| Prompt |
What comes back must be the data itself, retyped exactly.

Dataset excerpts:
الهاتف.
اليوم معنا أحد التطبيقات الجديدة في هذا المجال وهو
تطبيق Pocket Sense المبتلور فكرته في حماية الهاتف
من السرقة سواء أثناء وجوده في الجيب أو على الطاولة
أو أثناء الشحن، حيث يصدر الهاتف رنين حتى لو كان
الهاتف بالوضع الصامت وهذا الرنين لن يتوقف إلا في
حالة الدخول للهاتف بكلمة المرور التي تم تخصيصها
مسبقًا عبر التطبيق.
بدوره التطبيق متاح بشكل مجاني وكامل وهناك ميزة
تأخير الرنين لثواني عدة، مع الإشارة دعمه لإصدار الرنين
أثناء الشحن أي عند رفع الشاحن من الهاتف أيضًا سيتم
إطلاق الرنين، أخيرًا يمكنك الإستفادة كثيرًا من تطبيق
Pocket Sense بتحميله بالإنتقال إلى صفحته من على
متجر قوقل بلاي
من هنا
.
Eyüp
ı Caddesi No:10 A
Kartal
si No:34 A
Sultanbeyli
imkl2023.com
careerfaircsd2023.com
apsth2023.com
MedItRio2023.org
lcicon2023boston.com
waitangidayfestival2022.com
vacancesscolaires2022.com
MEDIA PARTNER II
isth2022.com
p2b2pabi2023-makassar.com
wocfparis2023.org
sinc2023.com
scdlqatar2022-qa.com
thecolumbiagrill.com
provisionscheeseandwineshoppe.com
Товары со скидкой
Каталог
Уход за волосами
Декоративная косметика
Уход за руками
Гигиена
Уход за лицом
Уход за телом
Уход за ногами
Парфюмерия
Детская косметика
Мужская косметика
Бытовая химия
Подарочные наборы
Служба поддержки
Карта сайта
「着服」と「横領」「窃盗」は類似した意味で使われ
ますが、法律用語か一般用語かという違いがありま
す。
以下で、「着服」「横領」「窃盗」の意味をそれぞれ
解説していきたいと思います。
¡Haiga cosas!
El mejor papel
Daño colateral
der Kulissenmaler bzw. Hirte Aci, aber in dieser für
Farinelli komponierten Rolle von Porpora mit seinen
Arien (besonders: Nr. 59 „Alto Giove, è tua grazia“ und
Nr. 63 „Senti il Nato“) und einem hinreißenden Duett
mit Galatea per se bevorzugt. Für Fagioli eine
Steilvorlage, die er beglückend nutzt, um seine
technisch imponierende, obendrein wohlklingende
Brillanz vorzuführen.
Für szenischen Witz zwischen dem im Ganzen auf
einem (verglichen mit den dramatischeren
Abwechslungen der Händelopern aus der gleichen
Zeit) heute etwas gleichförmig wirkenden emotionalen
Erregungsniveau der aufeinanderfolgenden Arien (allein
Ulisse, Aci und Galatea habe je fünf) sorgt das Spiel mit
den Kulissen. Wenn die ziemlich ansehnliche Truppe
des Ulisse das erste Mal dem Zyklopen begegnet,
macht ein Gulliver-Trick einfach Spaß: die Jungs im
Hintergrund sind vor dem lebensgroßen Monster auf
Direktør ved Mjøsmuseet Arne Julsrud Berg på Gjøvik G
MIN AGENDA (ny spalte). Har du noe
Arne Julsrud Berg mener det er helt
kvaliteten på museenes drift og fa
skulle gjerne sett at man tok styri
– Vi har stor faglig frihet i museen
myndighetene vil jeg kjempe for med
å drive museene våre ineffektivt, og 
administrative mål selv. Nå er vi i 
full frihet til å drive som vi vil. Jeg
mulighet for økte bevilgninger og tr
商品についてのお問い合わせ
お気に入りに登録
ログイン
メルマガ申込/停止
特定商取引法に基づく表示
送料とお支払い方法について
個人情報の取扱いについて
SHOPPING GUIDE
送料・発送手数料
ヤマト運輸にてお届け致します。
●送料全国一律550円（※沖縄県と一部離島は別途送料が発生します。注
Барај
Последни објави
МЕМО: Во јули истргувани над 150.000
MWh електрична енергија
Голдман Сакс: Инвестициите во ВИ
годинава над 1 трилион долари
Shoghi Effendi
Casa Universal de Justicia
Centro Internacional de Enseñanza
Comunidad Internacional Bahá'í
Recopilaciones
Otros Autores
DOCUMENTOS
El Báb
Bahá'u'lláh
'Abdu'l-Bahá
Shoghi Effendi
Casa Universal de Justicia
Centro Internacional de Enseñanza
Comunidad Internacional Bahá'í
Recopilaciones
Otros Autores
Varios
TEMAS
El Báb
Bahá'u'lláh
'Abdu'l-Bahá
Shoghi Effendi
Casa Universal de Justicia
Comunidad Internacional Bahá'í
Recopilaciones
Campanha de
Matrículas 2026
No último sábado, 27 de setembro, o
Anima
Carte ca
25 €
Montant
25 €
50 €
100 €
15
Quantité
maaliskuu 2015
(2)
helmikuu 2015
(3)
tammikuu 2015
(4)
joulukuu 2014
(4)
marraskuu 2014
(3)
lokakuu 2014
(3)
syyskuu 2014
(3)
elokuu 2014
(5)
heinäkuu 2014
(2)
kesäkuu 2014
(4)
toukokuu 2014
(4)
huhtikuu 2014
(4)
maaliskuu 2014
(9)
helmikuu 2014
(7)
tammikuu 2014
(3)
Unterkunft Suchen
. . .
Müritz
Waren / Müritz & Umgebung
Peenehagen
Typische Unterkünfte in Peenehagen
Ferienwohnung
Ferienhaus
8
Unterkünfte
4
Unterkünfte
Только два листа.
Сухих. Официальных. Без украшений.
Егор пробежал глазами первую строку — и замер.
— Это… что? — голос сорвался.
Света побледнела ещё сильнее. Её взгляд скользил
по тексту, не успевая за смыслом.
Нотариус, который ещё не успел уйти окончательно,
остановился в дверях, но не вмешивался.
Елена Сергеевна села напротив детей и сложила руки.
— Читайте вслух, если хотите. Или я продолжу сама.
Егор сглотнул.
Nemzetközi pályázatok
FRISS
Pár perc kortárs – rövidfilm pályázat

| Worked solution |
الهاتف.
اليوم معنا أحد التطبيقات الجديدة في هذا المجال وهو
تطبيق Pocket Sense المبتلور فكرته في حماية الهاتف
من السرقة سواء أثناء وجوده في الجيب أو على الطاولة
أو أثناء الشحن، حيث يصدر الهاتف رنين حتى لو كان
الهاتف بالوضع الصامت وهذا الرنين لن يتوقف إلا في
حالة الدخول للهاتف بكلمة المرور التي تم تخصيصها
مسبقًا عبر التطبيق.
بدوره التطبيق متاح بشكل مجاني وكامل وهناك ميزة
تأخير الرنين لثواني عدة، مع الإشارة دعمه لإصدار الرنين
أثناء الشحن أي عند رفع الشاحن من الهاتف أيضًا سيتم
إطلاق الرنين، أخيرًا يمكنك الإستفادة كثيرًا من تطبيق
Pocket Sense بتحميله بالإنتقال إلى صفحته من على
متجر قوقل بلاي
من هنا
.
Eyüp
ı Caddesi No:10 A
Kartal
si No:34 A
Sultanbeyli
imkl2023.com
careerfaircsd2023.com
apsth2023.com
MedItRio2023.org
lcicon2023boston.com
waitangidayfestival2022.com
vacancesscolaires2022.com
MEDIA PARTNER II
isth2022.com
p2b2pabi2023-makassar.com
wocfparis2023.org
sinc2023.com
scdlqatar2022-qa.com
thecolumbiagrill.com
provisionscheeseandwineshoppe.com
Товары со скидкой
Каталог
Уход за волосами
Декоративная косметика
Уход за руками
Гигиена
Уход за лицом
Уход за телом
Уход за ногами
Парфюмерия
Детская косметика
Мужская косметика
Бытовая химия
Подарочные наборы
Служба поддержки
Карта сайта
「着服」と「横領」「窃盗」は類似した意味で使われ
ますが、法律用語か一般用語かという違いがありま
す。
以下で、「着服」「横領」「窃盗」の意味をそれぞれ
解説していきたいと思います。
¡Haiga cosas!
El mejor papel
Daño colateral
der Kulissenmaler bzw. Hirte Aci, aber in dieser für
Farinelli komponierten Rolle von Porpora mit seinen
Arien (besonders: Nr. 59 „Alto Giove, è tua grazia“ und
Nr. 63 „Senti il Nato“) und einem hinreißenden Duett
mit Galatea per se bevorzugt. Für Fagioli eine
Steilvorlage, die er beglückend nutzt, um seine
technisch imponierende, obendrein wohlklingende
Brillanz vorzuführen.
Für szenischen Witz zwischen dem im Ganzen auf
einem (verglichen mit den dramatischeren
Abwechslungen der Händelopern aus der gleichen
Zeit) heute etwas gleichförmig wirkenden emotionalen
Erregungsniveau der aufeinanderfolgenden Arien (allein
Ulisse, Aci und Galatea habe je fünf) sorgt das Spiel mit
den Kulissen. Wenn die ziemlich ansehnliche Truppe
des Ulisse das erste Mal dem Zyklopen begegnet,
macht ein Gulliver-Trick einfach Spaß: die Jungs im
Hintergrund sind vor dem lebensgroßen Monster auf
Direktør ved Mjøsmuseet Arne Julsrud Berg på Gjøvik G
MIN AGENDA (ny spalte). Har du noe
Arne Julsrud Berg mener det er helt
kvaliteten på museenes drift og fa
skulle gjerne sett at man tok styri
– Vi har stor faglig frihet i museen
myndighetene vil jeg kjempe for med
å drive museene våre ineffektivt, og 
administrative mål selv. Nå er vi i 
full frihet til å drive som vi vil. Jeg
mulighet for økte bevilgninger og tr
商品についてのお問い合わせ
お気に入りに登録
ログイン
メルマガ申込/停止
特定商取引法に基づく表示
送料とお支払い方法について
個人情報の取扱いについて
SHOPPING GUIDE
送料・発送手数料
ヤマト運輸にてお届け致します。
●送料全国一律550円（※沖縄県と一部離島は別途送料が発生します。注
Барај
Последни објави
МЕМО: Во јули истргувани над 150.000
MWh електрична енергија
Голдман Сакс: Инвестициите во ВИ
годинава над 1 трилион долари
Shoghi Effendi
Casa Universal de Justicia
Centro Internacional de Enseñanza
Comunidad Internacional Bahá'í
Recopilaciones
Otros Autores
DOCUMENTOS
El Báb
Bahá'u'lláh
'Abdu'l-Bahá
Shoghi Effendi
Casa Universal de Justicia
Centro Internacional de Enseñanza
Comunidad Internacional Bahá'í
Recopilaciones
Otros Autores
Varios
TEMAS
El Báb
Bahá'u'lláh
'Abdu'l-Bahá
Shoghi Effendi
Casa Universal de Justicia
Comunidad Internacional Bahá'í
Recopilaciones
Campanha de
Matrículas 2026
No último sábado, 27 de setembro, o
Anima
Carte ca
25 €
Montant
25 €
50 €
100 €
15
Quantité
maaliskuu 2015
(2)
helmikuu 2015
(3)
tammikuu 2015
(4)
joulukuu 2014
(4)
marraskuu 2014
(3)
lokakuu 2014
(3)
syyskuu 2014
(3)
elokuu 2014
(5)
heinäkuu 2014
(2)
kesäkuu 2014
(4)
toukokuu 2014
(4)
huhtikuu 2014
(4)
maaliskuu 2014
(9)
helmikuu 2014
(7)
tammikuu 2014
(3)
Unterkunft Suchen
. . .
Müritz
Waren / Müritz & Umgebung
Peenehagen
Typische Unterkünfte in Peenehagen
Ferienwohnung
Ferienhaus
8
Unterkünfte
4
Unterkünfte
Только два листа.
Сухих. Официальных. Без украшений.
Егор пробежал глазами первую строку — и замер.
— Это… что? — голос сорвался.
Света побледнела ещё сильнее. Её взгляд скользил
по тексту, не успевая за смыслом.
Нотариус, который ещё не успел уйти окончательно,
остановился в дверях, но не вмешивался.
Елена Сергеевна села напротив детей и сложила руки.
— Читайте вслух, если хотите. Или я продолжу сама.
Егор сглотнул.
Nemzetközi pályázatok
FRISS
Pár perc kortárs – rövidfilm pályázat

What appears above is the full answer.